Day 8 of #AtoZChallenge
Unabashedly honest, courageous, considerate, truthful- These are the adjectives I would use to define The Help by Katheryn Stockett. It is one of those books which make you angry, sad and compassionate, all at the same time. It is definitely in the list of my all-time favourite books and one of those rare books which also turned out awesome on silverscreen.
The Help is based upon a sensitive subject of racial apartheid in many parts of the US during the last century. Though, it is a fictional account tracing the lives of African-American women in Jackson, Mississippi who worked as domestic helps in white people’s houses during the 1960s; the story clearly echoes what happened in the society back then. However, what differentiated this book from others in the genre, is the presentation and the characters. The author uses characters generously inspired from reality to portray the life of these people in a society which needed them to survive but could not accept them as equals.
The story revolves around Aibilieen and Minny who work as help in white people’s houses. They help with the domestic chores and take care of the children. Aibileen is composed, matured, loves kids and is proficient at her work. Minny, on the other hand, can’t seem to control her tongue and ends up in trouble more often than she can handle. Skeeter Phelan is a white young blonde who socializes with Aibileen and Minny’s employers but unlike her friends, treats the help with compassion and kindness. Skeeter Phelan needs a unique story to get published and decides to write about the Help-but from their point of view. After initial resistances, Minny and Aibilieen along with eleven other women agree to share their stories, completely aware of the drastic consequences if they are exposed, all along the way.

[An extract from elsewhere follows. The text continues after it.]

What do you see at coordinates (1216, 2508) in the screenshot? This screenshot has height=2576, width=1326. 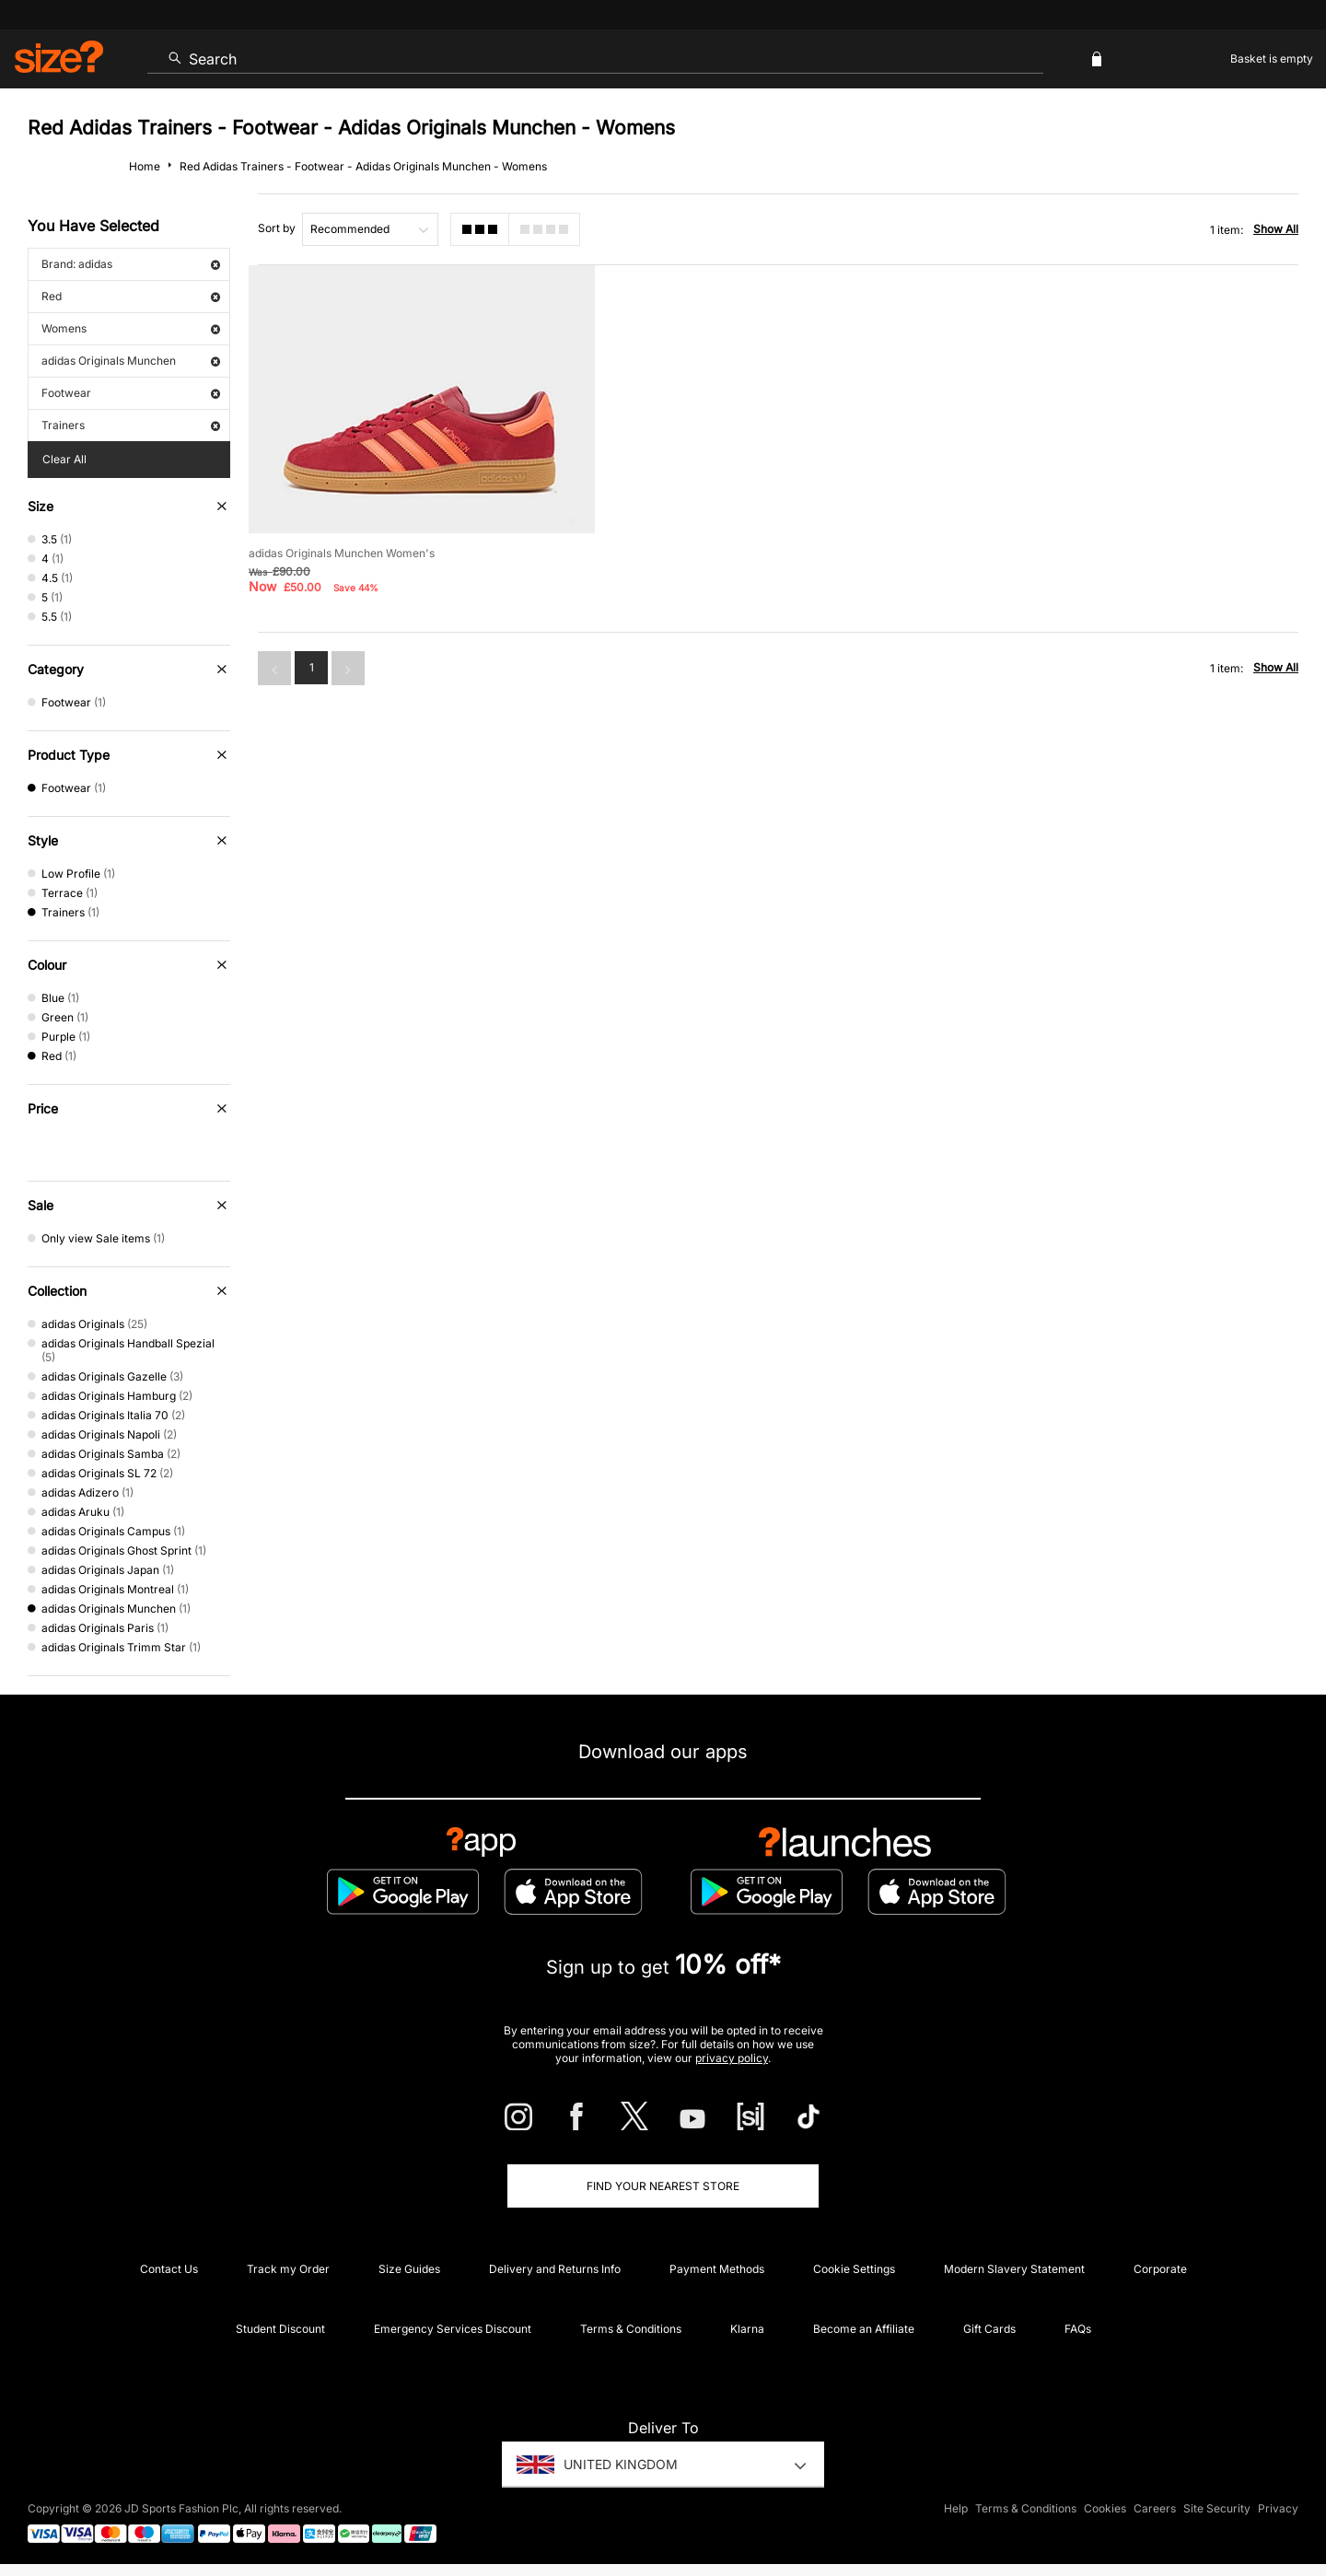 I see `Site Security` at bounding box center [1216, 2508].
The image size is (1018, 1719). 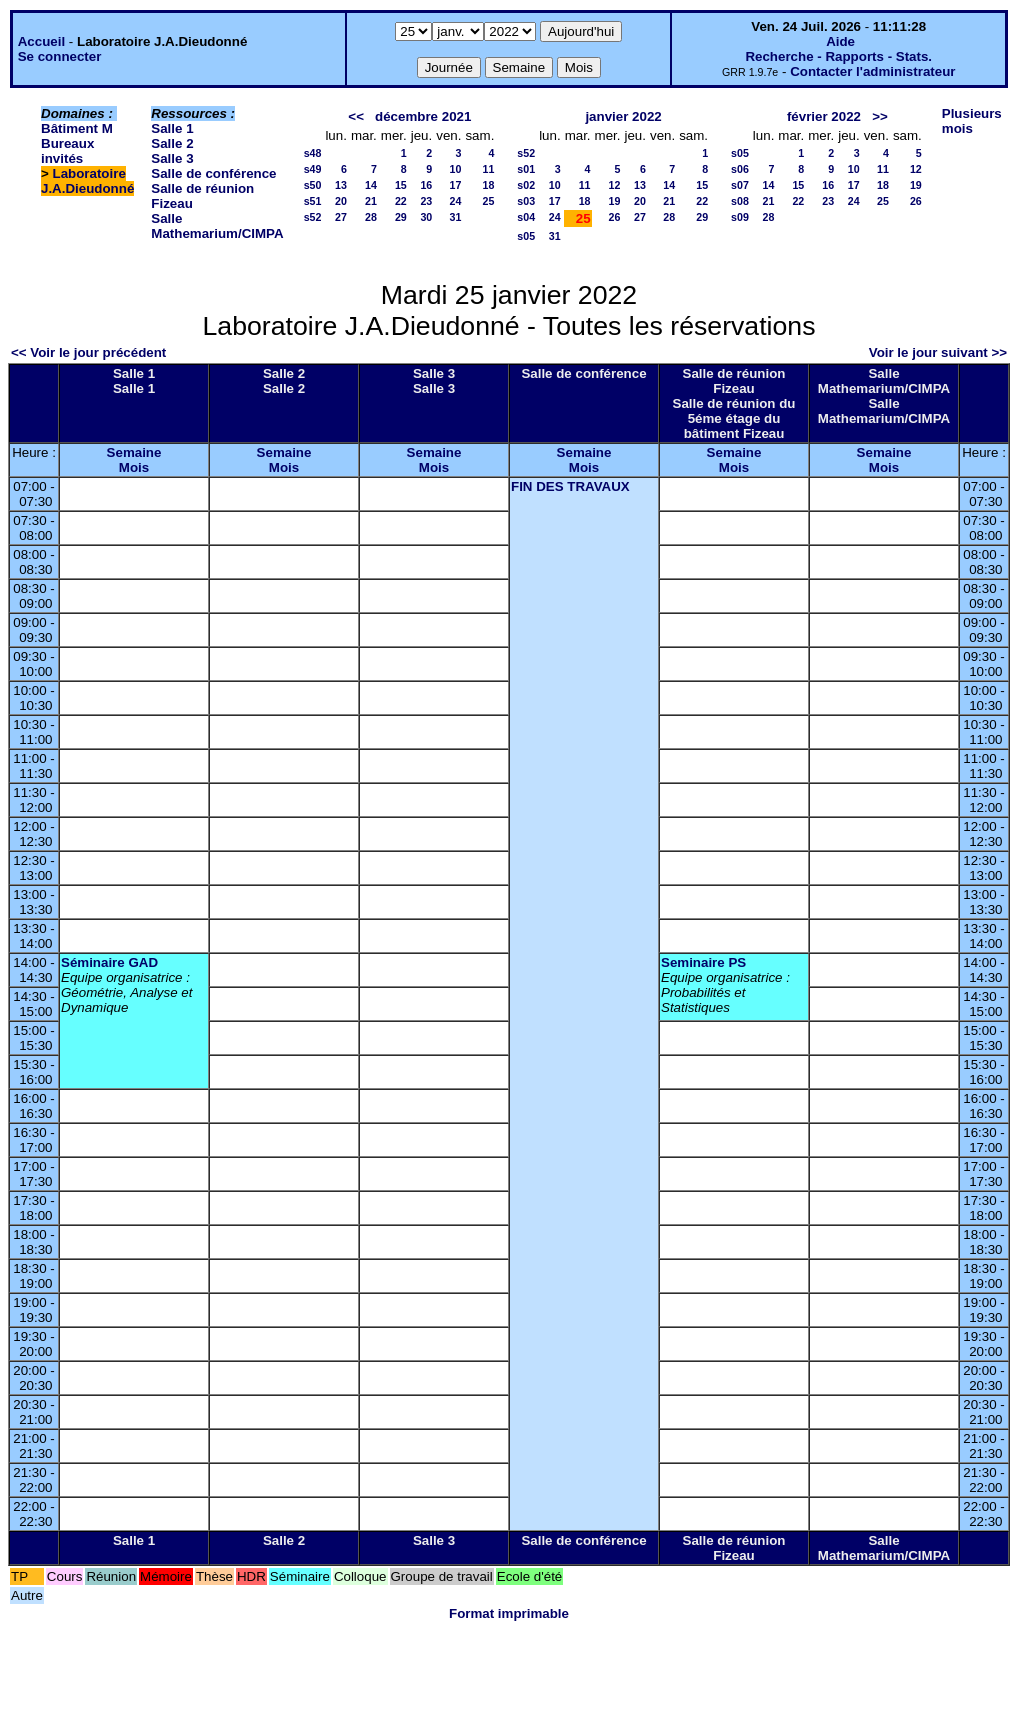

Stockett’s characters are courageous, to say the least. In spite of the mortal risk, the women in the book stand up for righteousness in their own way. Skeeter and Celia Foote represent the segment of the white society which does not want racial discrimination and make efforts in their own way. The emotions in the plot blend perfectly to maintain a balance of fact and fiction. Helplessness, sadness and disgust along with hope, optimism and courage work together in this literary masterpiece.